Knowledge Gap: The 2B scale still hits a ceiling on tasks like OST-Bench that require vast internalized world knowledge.
Data Scaling Loophole: The most effective strategy (VG+CE) was sidelined for CE-Only due to 3D label scarcity, suggesting an untapped performance ceiling if massive 3D data becomes available.

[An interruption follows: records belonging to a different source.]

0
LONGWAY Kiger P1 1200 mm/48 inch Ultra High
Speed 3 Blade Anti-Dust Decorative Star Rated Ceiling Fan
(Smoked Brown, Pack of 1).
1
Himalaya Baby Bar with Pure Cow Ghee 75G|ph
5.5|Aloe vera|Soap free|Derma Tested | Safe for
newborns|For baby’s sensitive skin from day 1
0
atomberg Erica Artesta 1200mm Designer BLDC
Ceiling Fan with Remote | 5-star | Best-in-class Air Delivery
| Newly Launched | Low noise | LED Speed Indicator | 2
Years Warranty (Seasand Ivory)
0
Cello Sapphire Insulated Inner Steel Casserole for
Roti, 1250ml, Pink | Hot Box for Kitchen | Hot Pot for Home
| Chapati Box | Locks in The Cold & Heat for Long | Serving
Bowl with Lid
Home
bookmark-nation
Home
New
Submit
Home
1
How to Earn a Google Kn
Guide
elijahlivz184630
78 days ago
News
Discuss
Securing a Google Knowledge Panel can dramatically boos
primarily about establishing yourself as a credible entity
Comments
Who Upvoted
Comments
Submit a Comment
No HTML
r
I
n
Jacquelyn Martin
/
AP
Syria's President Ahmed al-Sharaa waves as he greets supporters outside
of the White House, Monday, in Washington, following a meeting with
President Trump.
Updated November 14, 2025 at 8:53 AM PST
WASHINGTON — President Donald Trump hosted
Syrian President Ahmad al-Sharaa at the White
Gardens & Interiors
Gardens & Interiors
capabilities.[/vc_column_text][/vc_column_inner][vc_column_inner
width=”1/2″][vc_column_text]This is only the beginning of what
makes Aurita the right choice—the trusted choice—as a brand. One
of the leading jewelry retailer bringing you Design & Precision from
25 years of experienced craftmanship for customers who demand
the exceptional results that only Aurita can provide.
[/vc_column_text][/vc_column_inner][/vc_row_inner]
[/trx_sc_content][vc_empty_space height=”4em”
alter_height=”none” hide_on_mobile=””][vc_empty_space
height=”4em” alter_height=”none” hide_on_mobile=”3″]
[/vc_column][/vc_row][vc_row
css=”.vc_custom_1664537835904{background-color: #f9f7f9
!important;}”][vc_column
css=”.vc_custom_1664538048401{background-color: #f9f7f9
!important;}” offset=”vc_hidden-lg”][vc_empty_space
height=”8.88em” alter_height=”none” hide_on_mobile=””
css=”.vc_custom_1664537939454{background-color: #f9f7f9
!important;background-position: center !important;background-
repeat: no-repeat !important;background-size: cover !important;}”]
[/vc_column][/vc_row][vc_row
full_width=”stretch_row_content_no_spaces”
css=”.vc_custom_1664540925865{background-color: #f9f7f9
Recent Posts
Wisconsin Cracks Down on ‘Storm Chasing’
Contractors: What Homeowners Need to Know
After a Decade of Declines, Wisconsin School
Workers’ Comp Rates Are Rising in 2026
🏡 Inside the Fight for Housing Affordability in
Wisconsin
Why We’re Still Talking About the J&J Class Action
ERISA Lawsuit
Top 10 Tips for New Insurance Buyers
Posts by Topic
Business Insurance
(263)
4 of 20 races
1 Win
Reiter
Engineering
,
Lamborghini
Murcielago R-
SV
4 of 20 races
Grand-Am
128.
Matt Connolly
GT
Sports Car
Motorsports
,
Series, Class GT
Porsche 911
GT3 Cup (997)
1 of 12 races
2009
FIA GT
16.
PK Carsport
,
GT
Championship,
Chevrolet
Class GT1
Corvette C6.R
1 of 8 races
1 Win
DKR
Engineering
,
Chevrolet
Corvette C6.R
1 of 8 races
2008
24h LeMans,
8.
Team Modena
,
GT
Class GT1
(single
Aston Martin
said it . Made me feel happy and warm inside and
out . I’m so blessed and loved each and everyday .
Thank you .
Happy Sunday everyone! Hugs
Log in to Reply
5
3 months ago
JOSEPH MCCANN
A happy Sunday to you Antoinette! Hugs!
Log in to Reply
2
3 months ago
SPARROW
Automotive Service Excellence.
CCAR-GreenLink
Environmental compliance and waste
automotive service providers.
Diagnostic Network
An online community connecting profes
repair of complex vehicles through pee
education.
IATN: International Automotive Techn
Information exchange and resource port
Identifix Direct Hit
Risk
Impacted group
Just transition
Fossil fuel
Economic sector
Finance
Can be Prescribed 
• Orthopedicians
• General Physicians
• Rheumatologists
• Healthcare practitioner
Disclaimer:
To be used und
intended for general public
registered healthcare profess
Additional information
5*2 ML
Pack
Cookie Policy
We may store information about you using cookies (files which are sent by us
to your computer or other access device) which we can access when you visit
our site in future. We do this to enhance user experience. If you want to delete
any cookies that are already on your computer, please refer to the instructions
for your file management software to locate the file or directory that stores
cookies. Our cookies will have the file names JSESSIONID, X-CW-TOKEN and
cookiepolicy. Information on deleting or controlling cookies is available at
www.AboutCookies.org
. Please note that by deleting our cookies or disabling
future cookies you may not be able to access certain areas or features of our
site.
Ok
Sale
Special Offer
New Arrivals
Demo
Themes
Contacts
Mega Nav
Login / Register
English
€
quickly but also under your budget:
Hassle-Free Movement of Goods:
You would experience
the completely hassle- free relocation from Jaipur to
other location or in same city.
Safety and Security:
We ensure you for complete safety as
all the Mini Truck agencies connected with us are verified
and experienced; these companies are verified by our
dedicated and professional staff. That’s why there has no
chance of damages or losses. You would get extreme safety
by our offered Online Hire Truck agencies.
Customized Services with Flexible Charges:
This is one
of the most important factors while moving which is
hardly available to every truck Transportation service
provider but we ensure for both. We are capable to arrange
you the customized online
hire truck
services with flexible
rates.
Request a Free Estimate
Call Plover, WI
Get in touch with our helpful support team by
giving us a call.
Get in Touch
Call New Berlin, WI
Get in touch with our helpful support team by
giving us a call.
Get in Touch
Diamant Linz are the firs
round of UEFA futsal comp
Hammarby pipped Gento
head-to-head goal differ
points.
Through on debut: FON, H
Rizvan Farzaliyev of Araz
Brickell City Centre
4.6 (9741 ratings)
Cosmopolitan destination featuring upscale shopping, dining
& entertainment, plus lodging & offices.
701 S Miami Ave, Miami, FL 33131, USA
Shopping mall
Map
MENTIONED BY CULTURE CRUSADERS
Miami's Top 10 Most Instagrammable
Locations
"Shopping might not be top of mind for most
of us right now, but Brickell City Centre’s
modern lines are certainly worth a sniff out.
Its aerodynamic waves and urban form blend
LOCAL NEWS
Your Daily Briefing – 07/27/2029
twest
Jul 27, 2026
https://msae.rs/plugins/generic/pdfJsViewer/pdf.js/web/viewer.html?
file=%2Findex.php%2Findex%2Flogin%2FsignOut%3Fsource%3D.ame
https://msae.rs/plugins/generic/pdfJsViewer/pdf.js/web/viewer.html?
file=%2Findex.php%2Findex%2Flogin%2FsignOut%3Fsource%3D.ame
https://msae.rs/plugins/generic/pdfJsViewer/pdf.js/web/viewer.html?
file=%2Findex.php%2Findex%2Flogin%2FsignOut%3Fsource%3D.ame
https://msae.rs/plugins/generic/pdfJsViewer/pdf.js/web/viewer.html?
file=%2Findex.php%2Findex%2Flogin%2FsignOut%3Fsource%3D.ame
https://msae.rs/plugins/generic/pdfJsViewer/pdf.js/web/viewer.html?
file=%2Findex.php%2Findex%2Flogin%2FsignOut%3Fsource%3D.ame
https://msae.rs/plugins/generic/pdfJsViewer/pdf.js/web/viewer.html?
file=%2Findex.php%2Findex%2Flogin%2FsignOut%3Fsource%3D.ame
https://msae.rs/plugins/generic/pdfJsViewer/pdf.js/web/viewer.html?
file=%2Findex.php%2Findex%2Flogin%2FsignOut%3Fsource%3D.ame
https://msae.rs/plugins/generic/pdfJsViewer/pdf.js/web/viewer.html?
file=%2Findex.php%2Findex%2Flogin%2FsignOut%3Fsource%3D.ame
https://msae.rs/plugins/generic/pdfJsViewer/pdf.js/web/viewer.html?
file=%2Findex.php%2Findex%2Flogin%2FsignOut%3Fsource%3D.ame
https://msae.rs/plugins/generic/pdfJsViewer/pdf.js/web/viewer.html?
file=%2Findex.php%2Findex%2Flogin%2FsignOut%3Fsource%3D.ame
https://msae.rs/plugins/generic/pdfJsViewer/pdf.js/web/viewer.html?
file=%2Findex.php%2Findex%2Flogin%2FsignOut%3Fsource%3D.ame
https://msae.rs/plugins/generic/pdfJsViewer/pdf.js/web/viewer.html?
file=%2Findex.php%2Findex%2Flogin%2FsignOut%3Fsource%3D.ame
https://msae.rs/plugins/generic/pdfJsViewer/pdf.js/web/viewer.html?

vs VLM-3R / Spatial-MLLM: These use frozen encoders; G2VLM uses native integration as equal MoT experts, allowing layer-wise mutual gain.
vs VGGT / π³: These are reconstruction-only and incompatible with LLM masking; G2VLM adopts their feedforward efficiency but adapts to LLM global attention at a slight cost to pose accuracy.
vs Bagel: While both use MoT, Bagel focuses on image generation; G2VLM focuses on the distinct synergy between geometric learning and spatial reasoning.

Rating¶

Novelty: ⭐⭐⭐⭐⭐ First work to unify 3D reconstruction and high-level spatial understanding in a single VLM using a dual-pathway MoT.
Experimental Thoroughness: ⭐⭐⭐⭐⭐ Comprehensive coverage across geometric and reasoning benchmarks; exhaustive ablations of attention and encoders.
Writing Quality: ⭐⭐⭐⭐ Clear progression from motivation to architecture; formulas are comprehensive.
Value: ⭐⭐⭐⭐⭐ Providing a strong 2B baseline that beats GPT-4o offers significant value for spatial intelligence and embodied AI research.